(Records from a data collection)
--*--

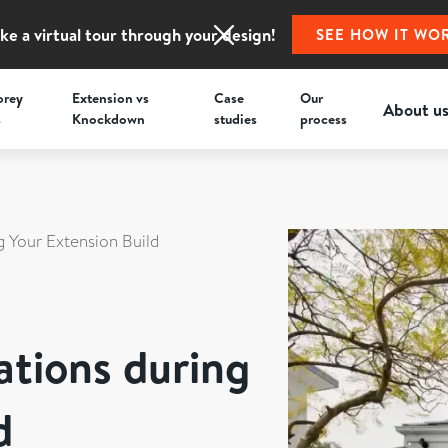
ke a virtual tour through your design!
SEE HOW IT WO
orey
Extension vs
Case
Our
About u
s
Knockdown
studies
process
g Your Extension Build
ations during
d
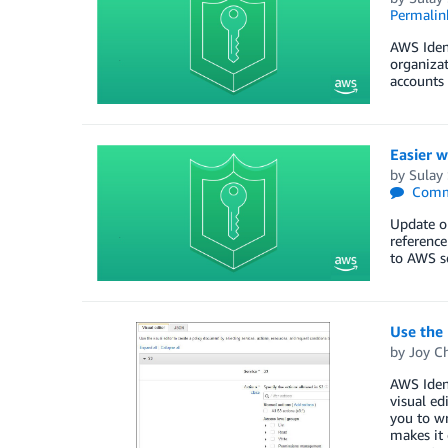
Permalin
AWS Iden
organizat
accounts 
Easier w
by
Sulay
Comm
Update o
reference
to AWS se
Use the 
by
Joy Ch
AWS Ident
visual ed
you to wr
makes it 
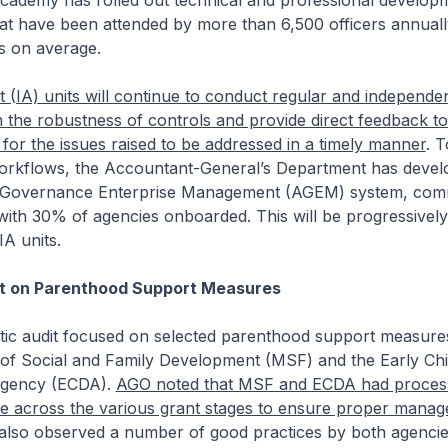
ademy has rolled out technical and professional develop
t have been attended by more than 6,500 officers annuall
s on average.
t (IA) units will continue to conduct regular and independe
the robustness of controls and provide direct feedback to
 for the issues raised to be addressed in a timely manner
. 
 workflows, the Accountant-General’s Department has devel
& Governance Enterprise Management (AGEM) system, com
ith 30% of agencies onboarded. This will be progressively
IA units.
t on Parenthood Support Measures
ic audit focused on selected parenthood support measur
y of Social and Family Development (MSF) and the Early Ch
gency (ECDA).
AGO noted that MSF and ECDA had proces
ce across the various grant stages to ensure proper manag
also observed a number of good practices by both agencies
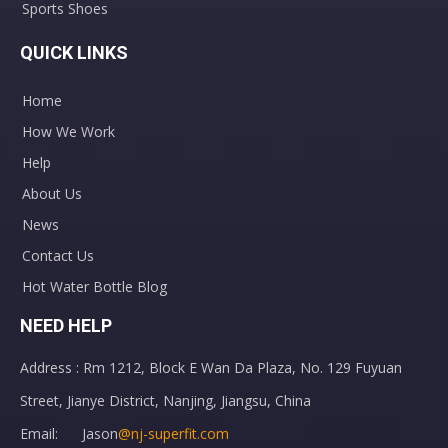
Sports Shoes
QUICK LINKS
Home
How We Work
Help
About Us
News
Contact Us
Hot Water Bottle Blog
NEED HELP
Address : Rm 1212, Block E Wan Da Plaza, No. 129 Fuyuan
Street, Jianye District, Nanjing, Jiangsu, China
Email: Jason
@nj-superfit.com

--*--

## EXERCISE OBJECTIVE
Review the entries above and return every line where "Extension" appears.

## PROBLEM SOLUTION
Extension vs
g Your Extension Build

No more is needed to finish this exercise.